Sering kali, ia malah berjalan dengan hati-hati menjauhi pandangan Bung Karno tetapi arahnya mendekat dari belakang untuk mengageti Bung Karno. Keakraban ini muncul karena begitu seringnya Bung Karno menggunakan jasa Arief.
Utang Antar Jemput
Sepanjang perjalanan Arief mengantarkan Bung Karno dari Stasiun Gambir ke Gang Kenari untuk menemui Husni Thamrin, biasanya diwarnai dengan Bung Karno yang bercerita tentang situasi politik terkini, cerita-cerita pergerakan, cita-cita kebangsaan, dan ketamakan Kolonial Belanda.
Arief yang mendengar cerita-cerita itu pun sangat senang mendengarnya.Salah satu kalimat Bung Karno yang melekat diingatan Arief adalah ketika Sukarno mengatakan bahwa bangsa kita bukanlah bangsa tempe.
“Arief, kita harus sadar bahwa kita ini bukan bangsa tempe, tetapi masih cucu elang rajawali. Coba saja siapa yang tidak kenal tokoh Gajah Mada yang dapat menyatukan Majapahit. Bukankah pada waktu itu negara Majapahit berpengaruh sampai luar negeri? Nah, di sinilah Arief, kita harus sadar sesadar-sadarnya, dan ketahuilah tidak seorangpun dapat mengubah nasib bangsanya kalau bangsa itu sendiri tidak mau berusaha, tidak mau bangkit, mengubahnya sendiri,” ujar Sukarno pada suatu perjalanan ke Gang Kenari kepada Arief.
Dompet tipis Bung Karno kala masa pergerakan tentu membuatnya kesulitan untuk membayar taksi langganannya itu, maka tak jarang ia berhutang ongkos kepada Arief. Saat sudah sampai tujuan di Gang Kenari, Bung Karno akan tersenyum dan berkata, “Rief, biasa.. Ngutang dulu ya,” dan jawaban Arief pun selalu sama, “Tidak apa-apa, Bung. Lalu besok dijemput?”
“Ya, besok jemputlah di tempat ini. Jangan lupa, besok pun masih ngutang lagi ya,” kata Bung Karno sambil menepuk pundak Arief.
Utang Dibayar Lunas
Pagi harinya ketika Arief menjemput di tempat yang sama, namun ia terkejut ketika ia mendengar bahwa penumpang langganannya sudah ditangkap oleh polisi Belanda.

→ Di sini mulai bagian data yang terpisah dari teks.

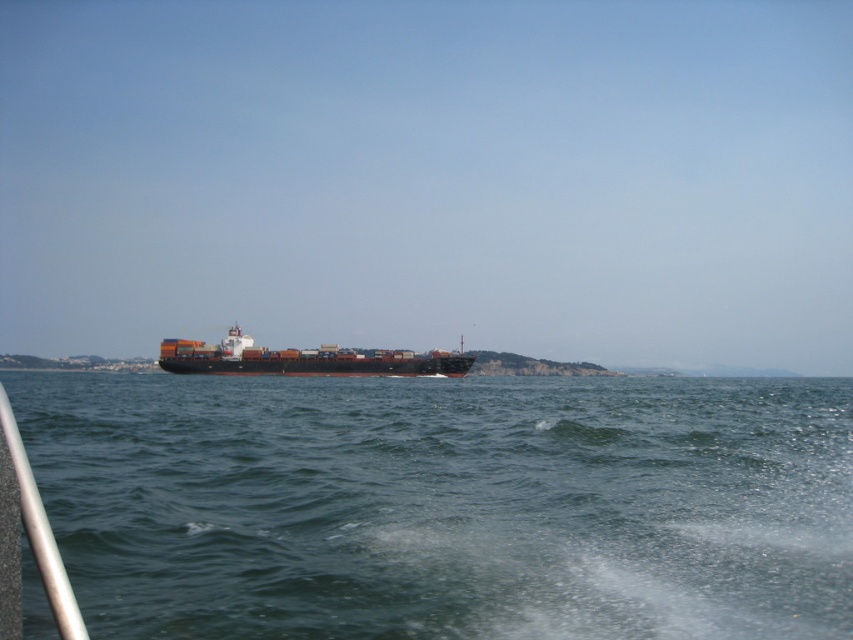 Question: Does green water at center have a larger size compared to brown matte container ship at center?

Choices:
 (A) yes
 (B) no

Answer: (A)

Question: Is green water at center above brown matte container ship at center?

Choices:
 (A) yes
 (B) no

Answer: (B)

Question: In this image, where is green water at center located relative to brown matte container ship at center?

Choices:
 (A) above
 (B) below

Answer: (B)

Question: Which point is farther to the camera?

Choices:
 (A) (631, 548)
 (B) (444, 365)

Answer: (B)

Question: Which point is farther to the camera?

Choices:
 (A) (734, 416)
 (B) (412, 355)

Answer: (B) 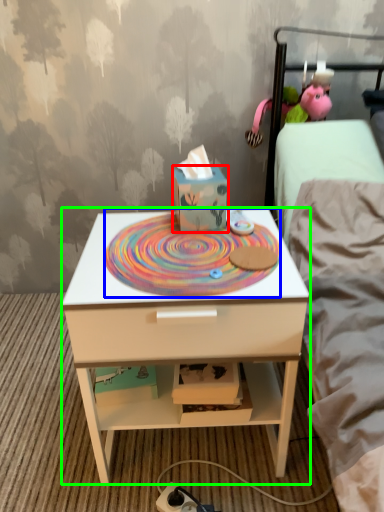 Question: Based on their relative distances, which object is nearer to cardboard box (highlighted by a red box)? Choose from design (highlighted by a blue box) and nightstand (highlighted by a green box).

Choices:
 (A) design
 (B) nightstand

Answer: (A) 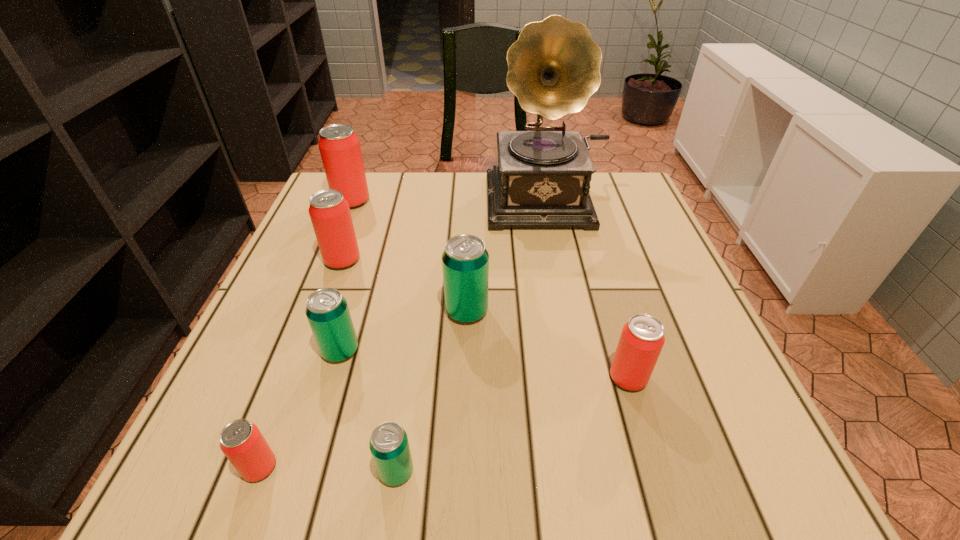 Locate an element on the screen. The image size is (960, 540). vacant space located on the back of the second nearest teal beer can is located at coordinates (366, 265).

The image size is (960, 540). In order to click on free space located on the right of the smallest teal beer can in this screenshot , I will do `click(619, 471)`.

Locate an element on the screen. vacant space located 0.400m on the right of the nearest red beer can is located at coordinates (548, 467).

Image resolution: width=960 pixels, height=540 pixels. I want to click on record player that is at the far edge, so click(542, 180).

In order to click on beer can that is positioned at the far edge in this screenshot , I will do `click(339, 146)`.

Where is `record player that is at the right edge`? This screenshot has height=540, width=960. record player that is at the right edge is located at coordinates (542, 180).

Identify the location of beer can that is at the right edge. This screenshot has width=960, height=540. (642, 338).

Where is `object that is at the far left corner`? Image resolution: width=960 pixels, height=540 pixels. object that is at the far left corner is located at coordinates (339, 146).

Identify the location of object that is at the near left corner. The height and width of the screenshot is (540, 960). (241, 441).

The width and height of the screenshot is (960, 540). I want to click on object positioned at the far right corner, so click(x=542, y=180).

Sejak itu, Arief tak pernah lagi bertemu dengan Sukarno.Beberapa tahun kemudian, tepatnya pada masa pendudukan Jepang, Arief dikejutkan oleh kedatangan seorang tamu yang sangat familiar baginya. “Arief… apa kabarnya,” sapa tamu itu ramah.Tamu tersebut tak lain adalah Bung Karno, tokoh pergerakan yang menjadi penumpang langganannya.
Malam itu, Bung Karno datang ke rumah dengan dua maksud: pertama, untuk melunasi semua utang ongkos taksi yang belum terbayar, dan kedua, untuk menawarkan Arif pekerjaan sebagai sopir pribadinya.Arief menerima ajakan Bung Karno.
Ia kemudian menjadi sopir pribadi Bung Karno dan turut berperan dalam perjalanan revolusi bangsa, termasuk menyediakan sebatang bambu yang digunakan untuk mengibarkan bendera Merah Putih saat proklamasi kemerdekaan Indonesia pada 17 Agustus 1945.
Sejak saat itu, Arief selalu berada di sisi Bung Karno, melewati berbagai suka dan duka bersama. Namun, pada tahun 1960, ia menyampaikan kepada Bung Karno bahwa dirinya tak lagi mampu menjalankan tugas sebagai sopir.
Ketika Bung Karno menanyakan apa yang diinginkan Arif setelah berhenti bekerja, tanpa ragu Arif menjawab bahwa ia ingin pergi ke tanah suci. Sebagai bentuk rasa terima kasih, Sukarno pun mengabulkan keinginan Arief untuk pergi haji.